Wissenschaftstheoretisch ist anzumerken: Der Unterschied zwischen empirischen und präskriptiven Aussagen liegt darin, dass sich erstere auf eine Beschreibung von Tatbeständen beschränken und letzter zusätzlich positive oder negative Stellungnahmen zum Ausdruck bringen. Röper unterstellt, dass der Verwender als Maßstab wirtschaftlicher Tätigkeit fungiert, ohne zu fragen, ob sich die Adressaten einer solchen Aussage (z.B. die Hersteller) mit dieser Norm identifizieren. Er bringt damit die nicht beweisbare Formel von der Konsumentensouveränität bzw. vom Verbraucher als Scherbengericht mit dem Anspruch auf allgemeine Anerkennung ins Spiel.
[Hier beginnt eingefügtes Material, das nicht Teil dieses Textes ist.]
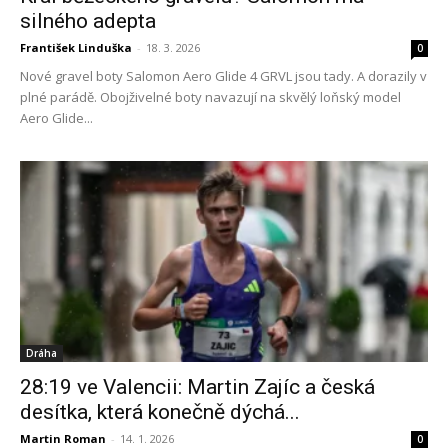
silného adepta
František Linduška
-
18. 3. 2026
0
Nové gravel boty Salomon Aero Glide 4 GRVL jsou tady. A dorazily v
plné parádě. Obojživelné boty navazují na skvělý loňský model
Aero Glide...
Dráha
28:19 ve Valencii: Martin Zajíc a česká
desítka, která konečně dýchá...
Martin Roman
-
14. 1. 2026
0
Ein Werturteil also, denn er hätte die Probleme der Nutzungsdauer auch aus herstellerbezogener Sicht darstellen können: Man ersetze in der zweiten Definition das Wort "negativ" nur durch "positiv".
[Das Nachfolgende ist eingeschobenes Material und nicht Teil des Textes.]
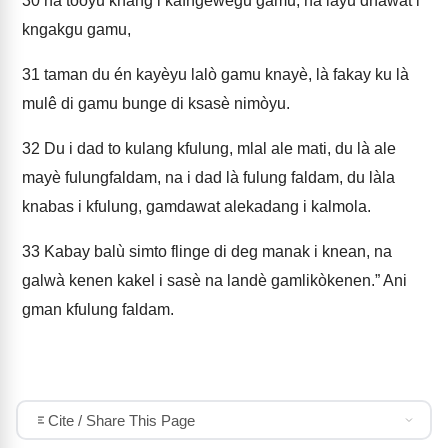
30
na tooyu knang i kafngewegu gamu, na làyu dnawat i
kngakgu gamu,
31
taman du én kayèyu lalò gamu knayè, là fakay ku là
mulê di gamu bunge di ksasè nimòyu.
32
Du i dad to kulang kfulung, mlal ale mati, du là ale
mayè fulungfaldam, na i dad là fulung faldam, du làla
knabas i kfulung, gamdawat alekadang i kalmola.
33
Kabay balù simto flinge di deg manak i knean, na
galwà kenen kakel i sasè na landè gamlikòkenen.” Ani
gman kfulung faldam.
Cite / Share This Page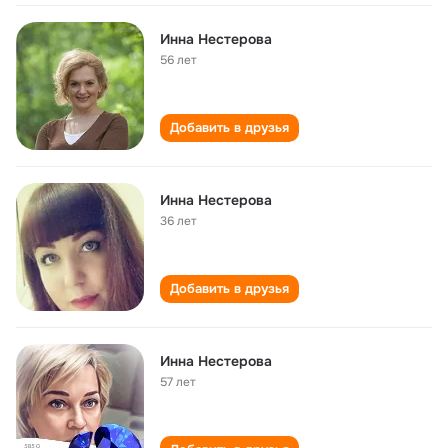
Инна Нестерова
56 лет
Добавить в друзья
Инна Нестерова
36 лет
Добавить в друзья
Инна Нестерова
57 лет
Ideologisches Denken macht sich typischer Verstöße gegen die Prinzipien der Logik und Erkenntnistheorie schuldig, u.a. in der Form, dass das gewünschte Beweisergebnis in die Begriffsbestimmung aufgenommen wird. Auch das Gutachten reflektiert diese Implikation von Begriffen, da es ausführt, "dass es je nach Definition geplanten Verschleiß geben kann oder auch nicht." Bewußt macht er sich "diese höchst unbefriedigende Feststellung" jedoch zunutze.
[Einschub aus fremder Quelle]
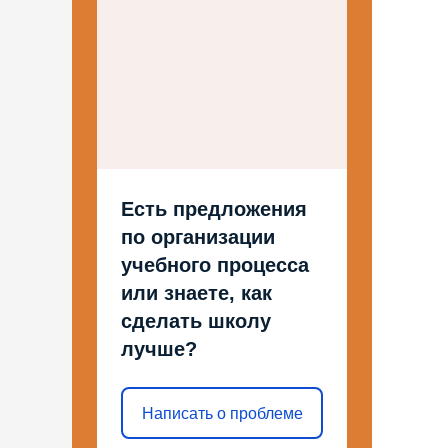
Есть предложения
по организации
учебного процесса
или знаете, как
сделать школу
лучше?
Написать о проблеме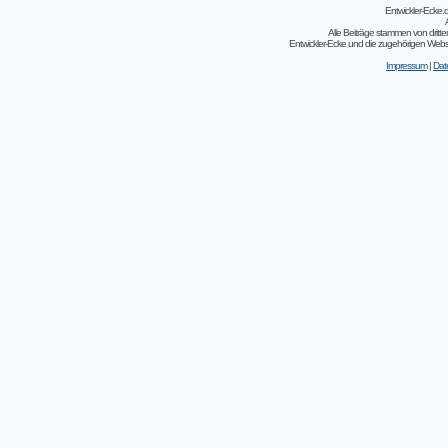
Entwickler-Ecke
Alle Beiträge stammen von dritt
Entwickler-Ecke und die zugehörigen Webseit
Impressum
|
Dat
Ein - hier notwendig verkürzter - Blick auf die Behandlung des Verschleißbegriffs in der Literatur soll zeigen, dass auch anders hätte verfahren werden können: Ein diskutable Definition es gV ergibt sich bei der Reduktion auf den absatzwirtschaftlichen Instrumentalbereich Produktgestaltung , den die Anbieter - sieht man einmal von gewissen Restriktionen (Qualität der Einsatzfaktoren, staatlichen Auflagen usw.) ab - in ihrem Sinne ausfüllen können. Im einzelnen geht es um die Festlegung

Bezieht man nun die Strategie der Qualitätsminderung und der Beschleunigung modischer Zyklen auf den Bereich der Produktgestaltung, so können Verschleißstrategien einmal die gebrauchstechnischen Qualitäten eines Produktes betreffen, wobei es keinen Unterschied macht, ob das Produkt bereits am Markt eingeführt ist oder ob mögliche Verbesserungen nicht [oder verzögert] vermarktet werden (gebrauchstechnische Obsoleszenz). Zum anderen können Verschleißstrategien im Bereich der Formqualitäten vermutet werden, die sich vor allem im Versuch einer Verkürzung von Mode- und Stilzyklen niederschlagen; technisch bzw. physisch noch brauchbare Produkte werden durch andere ersetzt (psychisch-soziale Obsoleszenz). In der Praxis sind kombinierte Strategien offenbar vorherrschend und deswegen so schwierig zu beurteilen, weil unter dem Deckmantel einer modisch-kurzen Lebensauer die notwendigen gebrauchstechnischen Teilqualitäten eben für diese Lebensdauer programmiert werden. Zu überlegen ist, ob Nutzungsversprechen, die kein Korrelat in einer Teilqualität des Produktes finden, nicht ebenfalls dem Verschleißbegriff zuzuordnen sind. Obsolet sind beispielsweise die Versprechen der Pharmaindustrie bei unwirksamen Medikamenten (Haarwuchs-, Potenz- und Busenmittel) schon im Zeitpunkt des Kaufs.